Ele vislumbra um cenário ruim para este início de 2021, com muita gente tentando retornar ao mercado, medidas de estímulo fiscal retiradas e o setor privado em situação insuficiente para fazer a economia crescer sozinha.
"É difícil manter pessoas em casa quando precisam sair para rua, o governo não vai conseguir controlar todo o mundo. A pessoa precisa sair para ganhar dinheiro e não passar fome. Se não conseguir trabalhar em comércio fechado, vai de motorista de Uber, motoqueiro de aplicativo, ambulante, alguma coisa para conseguir alguma renda", disse.
O professor Écio Costa, da UFPE (Universidade Federal de Pernambuco), lembrou que a crise está em curso, com a pandemia mais forte e a vacinação em ritmo lento, o que vai continuar repercutindo no setor de serviços.
"Há uma trajetória de redução, mas talvez aconteça um repique, com os lockdowns ficando mais fortes", afirmou.

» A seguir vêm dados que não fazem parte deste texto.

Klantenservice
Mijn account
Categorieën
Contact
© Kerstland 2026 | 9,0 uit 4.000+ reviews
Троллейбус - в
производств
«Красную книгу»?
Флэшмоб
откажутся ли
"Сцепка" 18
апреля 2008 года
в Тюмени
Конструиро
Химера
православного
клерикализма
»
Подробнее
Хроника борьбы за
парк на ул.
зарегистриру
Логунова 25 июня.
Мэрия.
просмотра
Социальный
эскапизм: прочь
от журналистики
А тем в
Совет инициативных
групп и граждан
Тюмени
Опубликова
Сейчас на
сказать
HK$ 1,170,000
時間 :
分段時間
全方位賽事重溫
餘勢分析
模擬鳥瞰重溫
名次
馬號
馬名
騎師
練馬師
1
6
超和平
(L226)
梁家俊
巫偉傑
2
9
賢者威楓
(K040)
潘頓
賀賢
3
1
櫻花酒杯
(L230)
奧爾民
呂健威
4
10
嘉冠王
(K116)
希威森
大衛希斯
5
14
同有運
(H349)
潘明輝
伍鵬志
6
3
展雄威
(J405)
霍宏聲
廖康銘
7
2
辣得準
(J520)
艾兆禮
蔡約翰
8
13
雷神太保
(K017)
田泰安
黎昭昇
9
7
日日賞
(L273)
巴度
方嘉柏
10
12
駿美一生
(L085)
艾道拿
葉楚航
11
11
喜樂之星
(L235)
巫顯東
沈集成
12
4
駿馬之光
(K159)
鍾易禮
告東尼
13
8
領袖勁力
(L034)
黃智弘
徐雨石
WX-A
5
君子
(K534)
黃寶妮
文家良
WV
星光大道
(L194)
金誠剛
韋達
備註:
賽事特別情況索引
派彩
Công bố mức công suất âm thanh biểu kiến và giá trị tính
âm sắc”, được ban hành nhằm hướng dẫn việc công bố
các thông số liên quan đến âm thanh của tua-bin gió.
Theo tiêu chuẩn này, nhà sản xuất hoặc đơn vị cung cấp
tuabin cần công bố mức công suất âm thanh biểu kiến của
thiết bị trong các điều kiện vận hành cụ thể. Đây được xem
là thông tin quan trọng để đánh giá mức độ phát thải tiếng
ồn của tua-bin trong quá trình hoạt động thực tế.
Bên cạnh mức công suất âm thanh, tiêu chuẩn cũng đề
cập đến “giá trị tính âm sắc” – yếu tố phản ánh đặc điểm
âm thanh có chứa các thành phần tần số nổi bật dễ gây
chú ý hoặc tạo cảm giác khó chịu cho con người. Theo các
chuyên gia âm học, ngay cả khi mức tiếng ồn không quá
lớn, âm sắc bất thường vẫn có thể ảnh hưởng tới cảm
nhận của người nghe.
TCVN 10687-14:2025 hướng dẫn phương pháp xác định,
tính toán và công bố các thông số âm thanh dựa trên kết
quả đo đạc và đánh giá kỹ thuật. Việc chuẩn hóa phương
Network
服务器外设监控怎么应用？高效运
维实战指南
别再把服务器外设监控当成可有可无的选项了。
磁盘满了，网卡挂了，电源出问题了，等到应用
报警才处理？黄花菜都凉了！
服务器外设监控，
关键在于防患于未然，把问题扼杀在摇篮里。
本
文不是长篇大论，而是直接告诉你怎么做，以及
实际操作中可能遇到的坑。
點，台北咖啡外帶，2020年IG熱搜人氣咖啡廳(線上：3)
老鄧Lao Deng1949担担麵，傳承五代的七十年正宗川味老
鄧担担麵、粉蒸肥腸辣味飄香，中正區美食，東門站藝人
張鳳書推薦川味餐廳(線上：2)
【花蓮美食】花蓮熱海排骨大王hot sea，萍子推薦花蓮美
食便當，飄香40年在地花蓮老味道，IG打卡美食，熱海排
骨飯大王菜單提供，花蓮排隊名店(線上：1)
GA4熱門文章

A pesquisadora Maria Andreia Lameiras, do Ipea (Instituto de Pesquisa Econômica Aplicada), disse que as duas crises (de 2014-16 e a atual) têm diferenças estruturais.
Em primeiro lugar, o atual momento já vinha de uma situação econômica ruim, pois o país nem sequer havia se recuperado da recessão anterior. A retomada começava quando chegou a pandemia. Além disso, as medidas de distanciamento social dizimaram o setor de serviços, um dos principais empregadores.
As crises anteriores foram econômicas, enquanto esta também tem a derrocada sanitária como agravante.
"O turismo foi impactado em 2015/16 porque o poder de compra diminuiu, e as pessoas viajaram menos. Agora, as pessoas pararam de viajar completamente, tinha restrição de ir e vir, todos com medo do contágio."